*** Begin section ***

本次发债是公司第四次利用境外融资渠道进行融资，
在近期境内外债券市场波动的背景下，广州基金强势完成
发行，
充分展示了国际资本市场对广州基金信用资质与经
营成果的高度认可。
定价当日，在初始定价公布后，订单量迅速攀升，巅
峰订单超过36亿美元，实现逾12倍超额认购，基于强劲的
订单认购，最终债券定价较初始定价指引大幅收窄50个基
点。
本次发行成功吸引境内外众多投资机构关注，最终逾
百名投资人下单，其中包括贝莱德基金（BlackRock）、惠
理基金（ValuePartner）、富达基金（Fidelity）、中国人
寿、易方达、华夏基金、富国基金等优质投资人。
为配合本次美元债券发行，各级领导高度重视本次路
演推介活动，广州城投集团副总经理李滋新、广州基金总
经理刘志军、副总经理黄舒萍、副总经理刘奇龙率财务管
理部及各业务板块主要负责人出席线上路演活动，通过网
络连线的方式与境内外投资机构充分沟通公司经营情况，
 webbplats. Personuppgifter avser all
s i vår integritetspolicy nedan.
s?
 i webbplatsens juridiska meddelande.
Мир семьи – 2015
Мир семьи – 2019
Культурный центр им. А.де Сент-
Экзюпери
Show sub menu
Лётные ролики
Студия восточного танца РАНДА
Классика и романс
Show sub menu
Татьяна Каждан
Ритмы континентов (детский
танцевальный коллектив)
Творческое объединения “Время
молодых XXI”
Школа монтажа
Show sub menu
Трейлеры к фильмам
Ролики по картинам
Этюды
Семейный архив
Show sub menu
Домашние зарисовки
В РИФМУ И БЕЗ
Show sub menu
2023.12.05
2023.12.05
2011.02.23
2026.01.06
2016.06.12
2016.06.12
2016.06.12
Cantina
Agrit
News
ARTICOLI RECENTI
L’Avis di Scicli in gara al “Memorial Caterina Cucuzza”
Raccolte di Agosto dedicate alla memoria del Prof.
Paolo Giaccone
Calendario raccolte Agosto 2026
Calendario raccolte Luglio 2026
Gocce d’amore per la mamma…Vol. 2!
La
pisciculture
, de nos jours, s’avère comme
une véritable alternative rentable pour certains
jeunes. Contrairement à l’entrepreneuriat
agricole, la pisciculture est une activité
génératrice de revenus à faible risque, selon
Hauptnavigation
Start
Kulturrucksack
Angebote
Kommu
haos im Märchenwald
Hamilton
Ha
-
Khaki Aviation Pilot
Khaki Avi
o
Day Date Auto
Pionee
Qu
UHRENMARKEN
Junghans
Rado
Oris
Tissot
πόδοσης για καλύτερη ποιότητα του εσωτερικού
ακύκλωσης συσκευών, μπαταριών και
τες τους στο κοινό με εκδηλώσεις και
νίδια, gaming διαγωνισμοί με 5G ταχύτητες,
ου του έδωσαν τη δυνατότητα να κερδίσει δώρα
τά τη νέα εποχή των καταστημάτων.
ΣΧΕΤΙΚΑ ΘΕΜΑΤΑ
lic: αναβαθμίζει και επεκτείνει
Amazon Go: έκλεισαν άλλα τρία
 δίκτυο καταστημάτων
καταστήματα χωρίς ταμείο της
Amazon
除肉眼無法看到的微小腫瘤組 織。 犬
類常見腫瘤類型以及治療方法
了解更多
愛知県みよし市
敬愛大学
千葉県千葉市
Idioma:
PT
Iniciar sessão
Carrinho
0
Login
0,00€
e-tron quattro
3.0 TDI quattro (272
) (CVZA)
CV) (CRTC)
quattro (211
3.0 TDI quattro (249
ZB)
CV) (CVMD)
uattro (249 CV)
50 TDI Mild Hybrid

*** End section ***

• **Task to carry out**
Your answer must consist of every line in the listing that contains "καταστημάτων".

• **Task answer**
τά τη νέα εποχή των καταστημάτων.
 δίκτυο καταστημάτων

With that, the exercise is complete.